The pipeline we just ran is only set up to run on a locally on a single computer. In all likelihood, your laptop or work computer has a up to 8 cores and 16GB RAM (memory). Using tools like STAR for the human genome requires at least 30GB of memory to perform the indexing step efficiently. Furthermore, ~8 cores isn't very many if we want to start running multiple samples at the same time. Currently, the pipeline is set up to apply the tools one sample at a time using for
loops. While this may be fine for a small dataset that contains only six samples, this may become a problem for larger datasets! Ideally, we would like to run many samples simultaneously so that we can process our RNA-seq data in a reasonable time-frame.
The parallelised pipeline will attempt to solve these problems. Using a computing cluster, such as Imperial's high performance computing cluster, will give you access to a huge number of processing cores and memory. We can run up to 50 different "jobs" on the computing cluster at Imperial, and each of these can have access to more cores and memory than your work computer.
There are other limitations of our current pipeline that you should be aware of, but these won't necessarily be solved by the next pipeline iteration. In the current pipeline, if a single pipeline step fails the entire pipeline fails. If the pipeline has run for 30 hours and fails on sample 100, we must fix the issue and start again from scratch!

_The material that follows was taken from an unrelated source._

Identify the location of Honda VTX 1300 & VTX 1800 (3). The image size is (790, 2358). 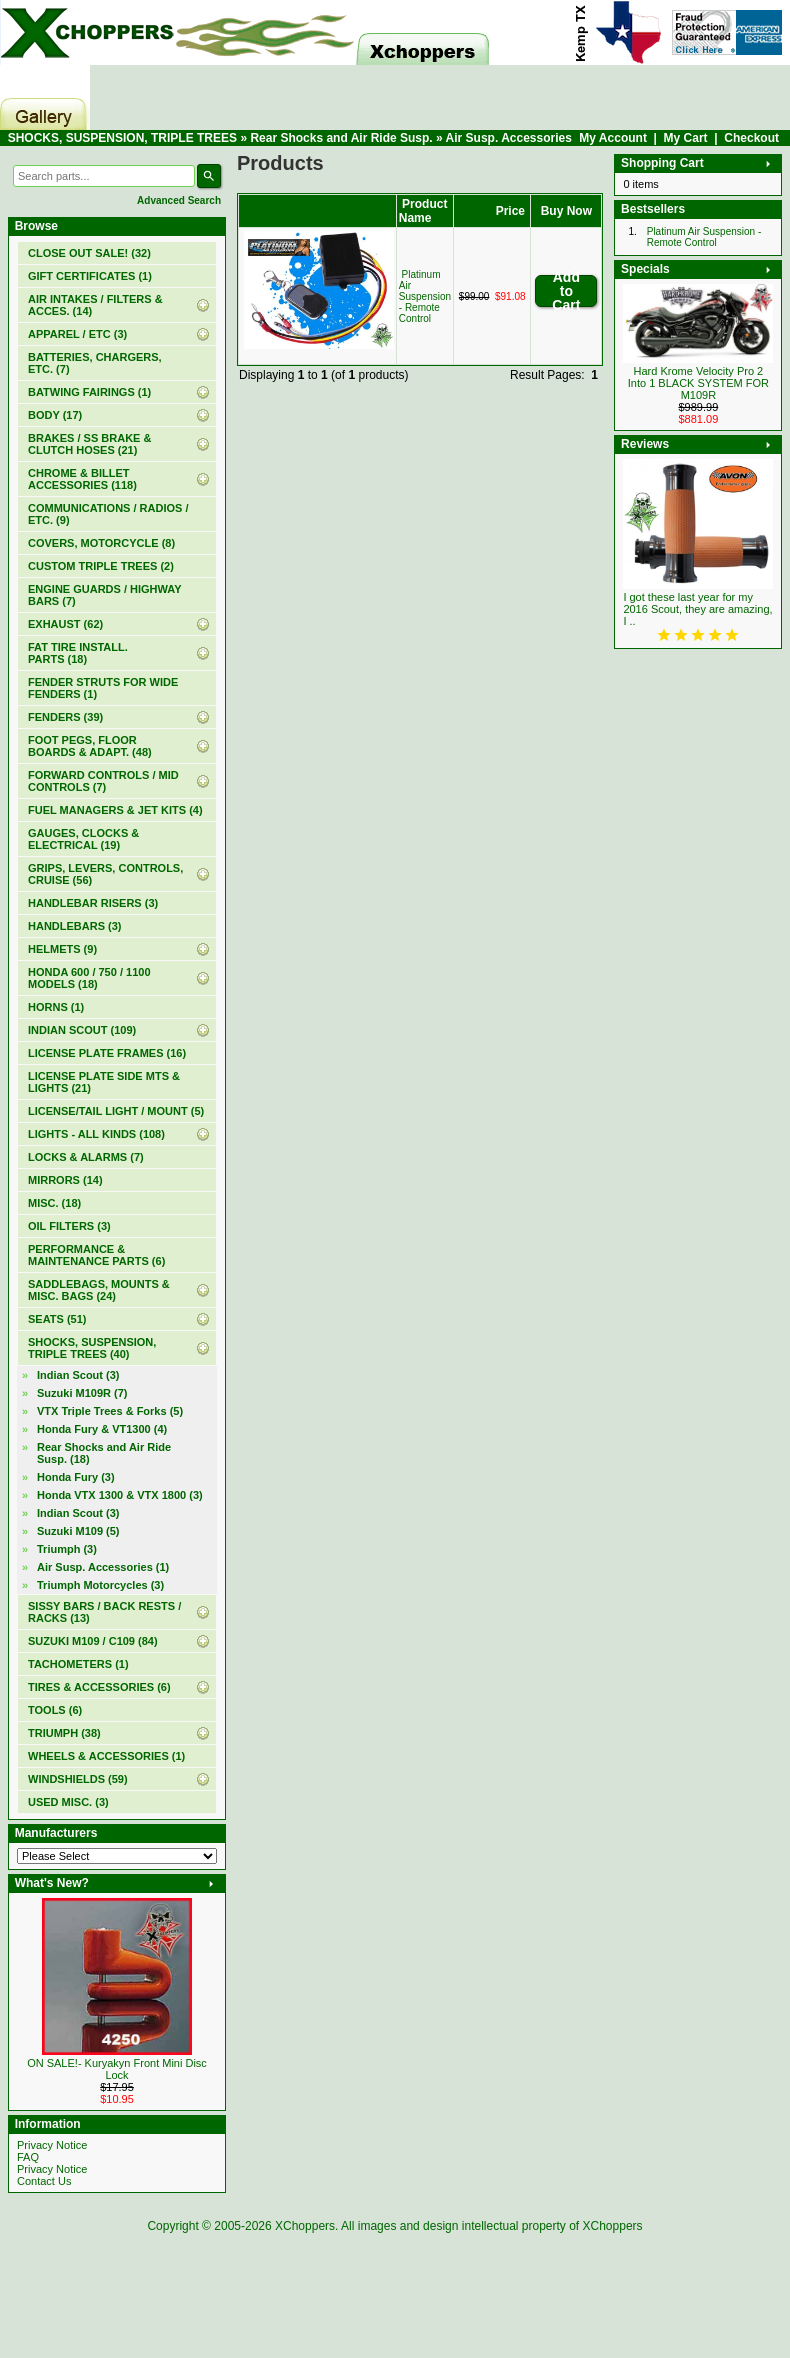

Another problem is that we don't rigorously check that our pipeline is doing the right thing. For instance, if trimming fails for one of our samples and doesn't produce an output, the pipeline may keep going on without it. We might end up collecting our final .counts
files at the end of the pipeline without ever realising we have lost a sample! We could put more work into this pipeline to make sure cases like these don't happen. For instance, we check at the end of the pipeline that all of the .counts
files are accounted for. But, covering all of the possible errors is difficult and it would be easy to miss something. After covering the migration of the pipeline onto the computing cluster, we will discuss the use of a tool called Nextflow, which makes creating robust pipelines a lot simpler!